AutoML Translation API is deprecated and will no longer be available on Google Cloud after September 30, 2025. The functionality and management of custom models is available through Cloud Translate API - Advanced (v3).

Evaluating models

After training a model, AutoML Translation uses items from the TEST set to evaluate the quality and accuracy of the new model. AutoML Translation expresses the model quality using its BLEU (Bilingual Evaluation Understudy) score, which indicates how similar the candidate text is to the reference texts, with values closer to one representing more similar texts.

The BLEU score provides an overall assessment of model quality. You can also evaluate the model output for specific data items by exporting the TEST set with the model predictions. The exported data includes both the reference text (from the original dataset) and the model's candidate text.

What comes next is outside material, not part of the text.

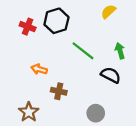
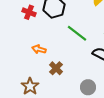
brown cross: (59, 91) -> (56, 68), turned 32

Use this data to evaluate your model's readiness. If you're not happy with the quality level, consider adding more (and more diverse) training sentence pairs. One option is to add more sentence pairs. Use the Add Files link in the title bar. Once you've added files, train a new model by clicking the Train New Model button on the Train page. Repeat this process until you reach a high enough quality level.

Getting the model evaluation

Web UI

Open the AutoML Translation console and click the lightbulb icon next to Models in the left navigation bar. The available models are displayed. For each model, the following information is included: Dataset (from which the model was trained), Source (language), Target (language), Base model (used to train the model).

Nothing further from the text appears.